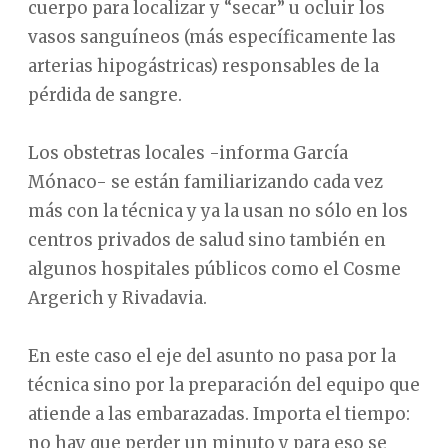
cuerpo para localizar y “secar” u ocluir los
vasos sanguíneos (más específicamente las
arterias hipogástricas) responsables de la
pérdida de sangre.
Los obstetras locales -informa García
Mónaco- se están familiarizando cada vez
más con la técnica y ya la usan no sólo en los
centros privados de salud sino también en
algunos hospitales públicos como el Cosme
Argerich y Rivadavia.
En este caso el eje del asunto no pasa por la
técnica sino por la preparación del equipo que
atiende a las embarazadas. Importa el tiempo:
no hay que perder un minuto y para eso se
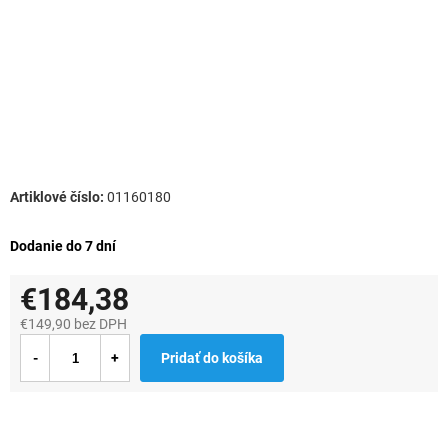
01160180
Dodanie do 7 dní
€184,38
€149,90 bez DPH
Jednotková
Pridať do košíka
cena:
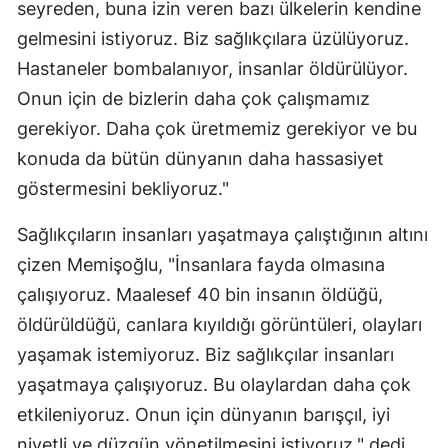
seyreden, buna izin veren bazı ülkelerin kendine
Samsun
gelmesini istiyoruz. Biz sağlıkçılara üzülüyoruz.
Hastaneler bombalanıyor, insanlar öldürülüyor.
Siirt
Onun için de bizlerin daha çok çalışmamız
Sinop
gerekiyor. Daha çok üretmemiz gerekiyor ve bu
Sivas
konuda da bütün dünyanın daha hassasiyet
göstermesini bekliyoruz."
Tekirdağ
Sağlıkçıların insanları yaşatmaya çalıştığının altını
Tokat
çizen Memişoğlu, "İnsanlara fayda olmasına
Trabzon
çalışıyoruz. Maalesef 40 bin insanın öldüğü,
Tunceli
öldürüldüğü, canlara kıyıldığı görüntüleri, olayları
yaşamak istemiyoruz. Biz sağlıkçılar insanları
Şanlıurfa
yaşatmaya çalışıyoruz. Bu olaylardan daha çok
Uşak
etkileniyoruz. Onun için dünyanın barışçıl, iyi
niyetli ve düzgün yönetilmesini istiyoruz." dedi.
Van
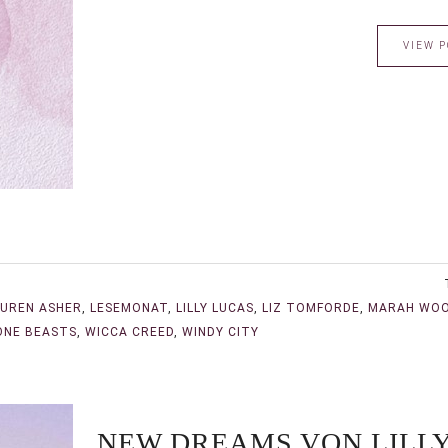
VIEW P
AUREN ASHER
,
LESEMONAT
,
LILLY LUCAS
,
LIZ TOMFORDE
,
MARAH WOO
ONE BEASTS
,
WICCA CREED
,
WINDY CITY
NEW DREAMS VON LILLY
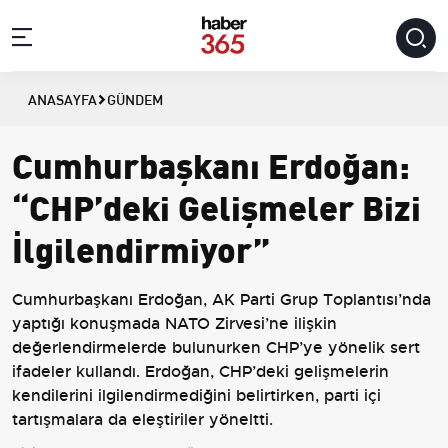
ANASAYFA
GÜNDEM
Cumhurbaşkanı Erdoğan:
“CHP’deki Gelişmeler Bizi
İlgilendirmiyor”
Cumhurbaşkanı Erdoğan, AK Parti Grup Toplantısı’nda
yaptığı konuşmada NATO Zirvesi’ne ilişkin
değerlendirmelerde bulunurken CHP’ye yönelik sert
ifadeler kullandı. Erdoğan, CHP’deki gelişmelerin
kendilerini ilgilendirmediğini belirtirken, parti içi
tartışmalara da eleştiriler yöneltti.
----------------------------------------
### Prompt
A single number is the whole answer here: the number of lines in the data containing "técnica".

### Solution below
2